The U.S. Attorney's Office and Herbert Stettin, the bankruptcy trustee dismantling defunct law firm Rothstein Rosenfeldt Adler, are fighting over restitution plans for an estimated 350 victims of Rothstein's fraud.
The two sides met Feb. 12 in hopes of finding a way to work together. But attempts at behind-the-scenes collaboration immediately sputtered, according to a government motion Friday decrying "inflammatory statements" by the trustee's side.
Stettin sent a detailed proposal and fee structure plan to the government last Wednesday at the government's request. Two days later, Stettin filed a motion asking U.S. District Judge James Cohn, who is overseeing Rothstein's criminal case, to allow U.S. Bankruptcy Judge Raymond Ray to marshal Rothstein's seized assets.
Prosecutors were particularly offended by charges the trustee's attorneys made about Rothstein's wife, Kim.
Stettin claims federal prosecutors are allowing Kim Rothstein to stay rent-free in one of the couple's seized homes and permitted her to collect rent on their properties.
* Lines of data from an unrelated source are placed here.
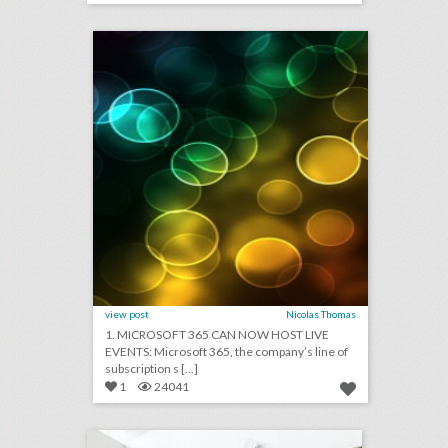
click photo for more information
view post
Nicolas Thomas
1. MICROSOFT 365 CAN NOW HOST LIVE
EVENTS: Microsoft 365, the company’s line of
subscription s [...]
1
24041
events dc has created a new convention and entertainment district
click photo for more information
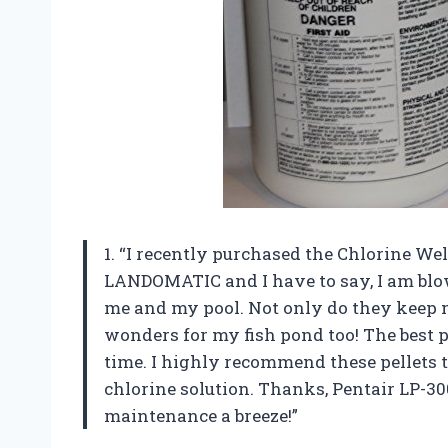
1. “I recently purchased the Chlorine W
LANDOMATIC and I have to say, I am blo
me and my pool. Not only do they keep m
wonders for my fish pond too! The best p
time. I highly recommend these pellets t
chlorine solution. Thanks, Pentair LP
maintenance a breeze!”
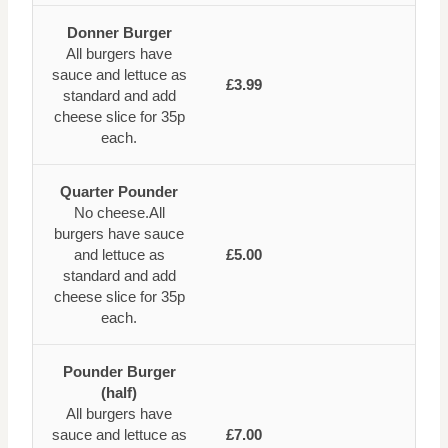
Donner Burger
All burgers have
sauce and lettuce as
£3.99
standard and add
cheese slice for 35p
each.
Quarter Pounder
No cheese.All
burgers have sauce
and lettuce as
£5.00
standard and add
cheese slice for 35p
each.
Pounder Burger
(half)
All burgers have
sauce and lettuce as
£7.00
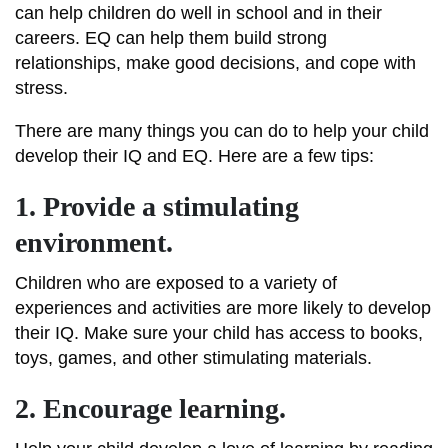
can help children do well in school and in their
careers. EQ can help them build strong
relationships, make good decisions, and cope with
stress.
There are many things you can do to help your child
develop their IQ and EQ. Here are a few tips:
1. Provide a stimulating
environment.
Children who are exposed to a variety of
experiences and activities are more likely to develop
their IQ. Make sure your child has access to books,
toys, games, and other stimulating materials.
2. Encourage learning.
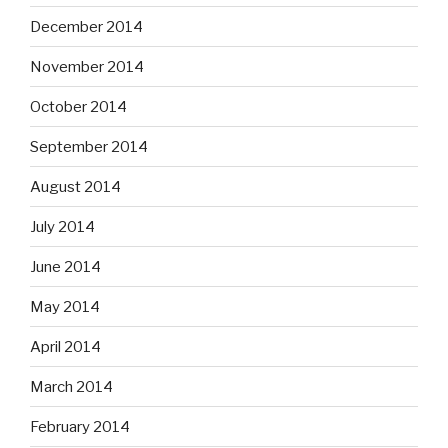
December 2014
November 2014
October 2014
September 2014
August 2014
July 2014
June 2014
May 2014
April 2014
March 2014
February 2014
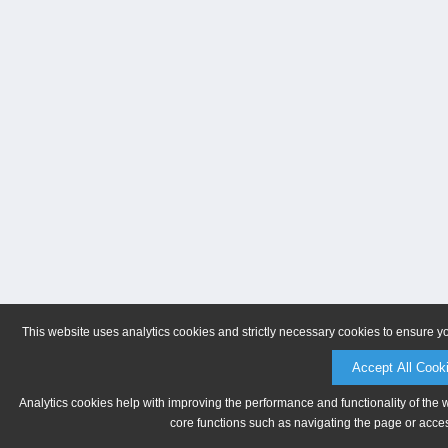
This website uses analytics cookies and strictly necessary cookies to ensure y
Accept All Cook
Analytics cookies help with improving the performance and functionality of the 
core functions such as navigating the page or acces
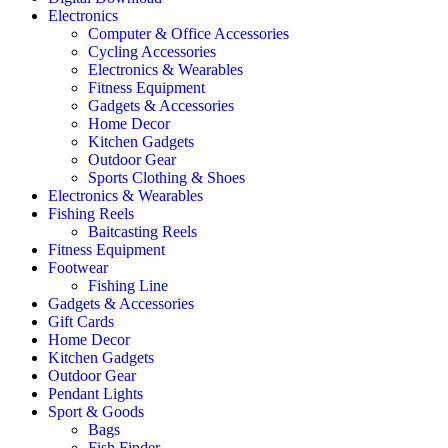
Electronics
Computer & Office Accessories
Cycling Accessories
Electronics & Wearables
Fitness Equipment
Gadgets & Accessories
Home Decor
Kitchen Gadgets
Outdoor Gear
Sports Clothing & Shoes
Electronics & Wearables
Fishing Reels
Baitcasting Reels
Fitness Equipment
Footwear
Fishing Line
Gadgets & Accessories
Gift Cards
Home Decor
Kitchen Gadgets
Outdoor Gear
Pendant Lights
Sport & Goods
Bags
Fish Finder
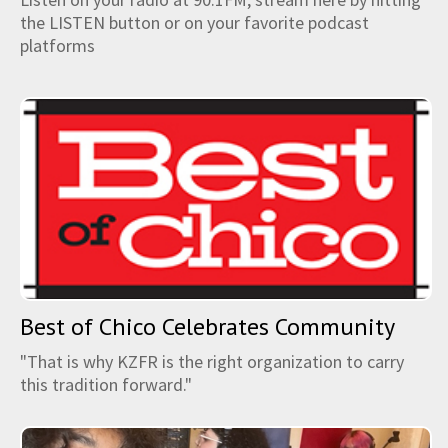
the LISTEN button or on your favorite podcast
platforms
Best of Chico Celebrates Community
"That is why KZFR is the right organization to carry
this tradition forward."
He also claims the government is skipping utility payments on seized property, "exposing them to potential deterioration in value."
Assistant U.S. Attorney Alison Lehr is less than happy about the turnabout.
"Less than 48 hours after the delivery of its proposal to the United States and without allowing the United States to properly review its proposal, the bankruptcy trustee has essentially abandoned its purported intent to work collaboratively and seeks the turnover of the assets," she wrote in motion filed late Friday.
Stettin has asked Cohn and Ray to hold a joint hearing in hopes of settling the fight to administer the money.
Stettin, Singerman and Lehr did not return calls for comment.
Prosecutors and Rothstein's attorneys want Cohn to distribute the spoils Rothstein relinquished to the government months before he pleaded guilty to fraud, money-laundering and conspiracy charges. Stettin claims bankruptcy court is the better vehicle for returning money to creditors.
"The property subject to forfeiture should immediately be turned over to the trustee, who is better able to manage and preserve the assets for the benefit of the victims," Singerman said in a filing.
The two sides disagree on the complex laws governing criminal restitution, criminal forfeiture and bankruptcy distributions.
The government took offense at some of Singerman's statements.
Prosecutors and the trustee have been tussling over the financial distribution process for months. An attempt to fold Rothstein and his various companies into the bankruptcy case was halted when the government produced a stipulation signed by Rothstein turning over all of his property to the government without a fight. The show of cooperation could help trim time off his prison sentence.
At the request of prosecutors, Cohn entered a protective order allowing the government to get first dibs on all of Rothstein's seized property -- including a number of bank accounts held in the firm's name.
The bankruptcy trustee has sold office furniture from Rothstein's defunct law firm, and prosecutors plan to start selling a number of Rothstein's vehicles and boats. His homes and businesses also are destined for a victim restitution fund.
The government for the first time gave a glimpse of the scope of Rothstein's fraud in a court filing Friday, saying it has sent 350 questionnaires to victims to collect information on their losses.